What about you? Are you waiting for something or holding on to something that is preventing you from just “doing it now?”

Is It The Right Time?

Over a decade ago I heard a prophetic word from a recognized international prophet that I was to write a book. I was busy pastoring and church planting. So, I put the word to one side and thought that I would do it later, probably much later. Several years after that the same prophet was back in the network of churches I relate to and prophetically spoke a number of things over my life – including that I was to write books. That’s ‘book’ but plural. My reaction? I went up to him and said, “What do you mean books?” I don’t have the time to write even one book – the one you first prophesied over me. Now you are saying ’books’.” I was not happy. 

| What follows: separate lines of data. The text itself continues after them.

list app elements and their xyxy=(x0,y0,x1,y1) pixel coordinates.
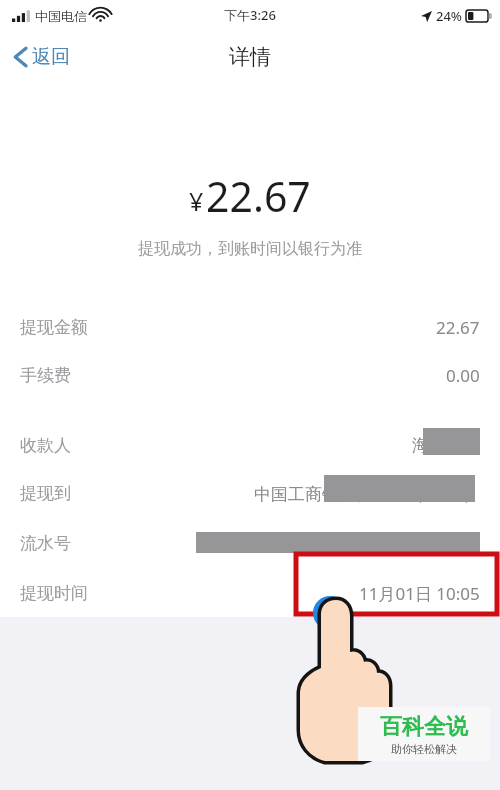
staticText: 收款人 xyxy=(20,435,71,456)
staticText: 助你轻松解决 xyxy=(391,742,457,756)
staticText: 详情 xyxy=(229,44,271,70)
staticText: 201811010000000000000000 xyxy=(246,532,480,555)
staticText: 百科全说 xyxy=(380,713,468,741)
staticText: 提现成功，到账时间以银行为准 xyxy=(138,239,362,259)
staticText: 11月01日 10:05 xyxy=(359,582,480,605)
staticText: 中国电信 xyxy=(35,8,87,24)
staticText: 下午3:26 xyxy=(224,6,276,24)
staticText: 0.00 xyxy=(446,364,480,387)
staticText: 提现到 xyxy=(20,483,71,504)
staticText: 中国工商银行储蓄卡（8888） xyxy=(254,482,480,505)
button[interactable]: 返回 xyxy=(0,39,84,75)
staticText: 24% xyxy=(436,7,462,25)
staticText: 提现金额 xyxy=(20,317,88,338)
staticText: 提现时间 xyxy=(20,583,88,604)
button[interactable]: 手续费 xyxy=(0,351,500,399)
button[interactable]: 收款人 xyxy=(0,421,500,469)
button[interactable]: 提现金额 xyxy=(0,303,500,351)
staticText: 手续费 xyxy=(20,365,71,386)
staticText: 流水号 xyxy=(20,533,71,554)
button[interactable]: 提现到 xyxy=(0,469,500,517)
staticText: ¥ xyxy=(189,184,204,218)
button[interactable]: 提现时间 xyxy=(0,569,500,617)
button[interactable]: 流水号 xyxy=(0,519,500,567)
staticText: 海阔天空 xyxy=(412,435,480,456)
staticText: 22.67 xyxy=(436,316,480,339)
staticText: 返回 xyxy=(32,45,70,69)
staticText: 22.67 xyxy=(206,168,311,224)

Did I start writing? No! I was busy ministering. Then a few years later as I was flying home from overseas the Lord spoke to me at 36,000 feet above the Atlantic Ocean. He said that writing a book or books was not taking time away from my ministry. Writing books was part of my ministry and He would make the time for it to happen. I made the decision right then to begin preparations to write books. The desire to write was released. I decided to write the books.

Did it happen? Not yet. You see, often we miss God’s best for us because we think “it is not the right time to begin.”

John Maxwell tells the story about his childhood. His father’s favourite riddle to them went like this: Five frogs were sitting on a long. Four decided to jump off. How many are left? John goes on to say, the first time his father asked him that, he answered “one.” His father responded, no, there were still five. Why? Because there’s a difference between deciding and doing!

So, I had decided but that is not the same as actually doing it. I just kept thinking, “It is just not the right time. I am so busy…”

Then I read this the other day. “The longer you wait to do something you should do now, the greater the odds that you will never actually do it.” Oh, how true! At least in my life.

So, now is the right time to start growing and developing in this new field of work and ministry. I have done more than decide. I am now intentionally doing.

Maybe you have something you know you need to do or should be doing. And, the pressure is building. But, you are still making excuses including suggesting that it is not the right time to begin. Well, it is time to stop procrastinating and move forward in your life. Now is the time to accept the next challenge and start growing even if you feel that you are not ready. Don’t wait until tomorrow. 

Author and professor Leo Buscaglia asserted, “Life lived for tomorrow will always be a day away from being realized.” The reality is that you will never get much done unless you go ahead and do it before you are ready. If you are not already intentionally growing, you need to get started today. If you don’t, you may reach some goals, which you can celebrate, but you will eventually plateau. Once you start growing intentionally, you can keep growing and keep asking, “What’s next.”

It is always the right time to be intentional about accepting the next challenge and growing into it as you move forward in faith.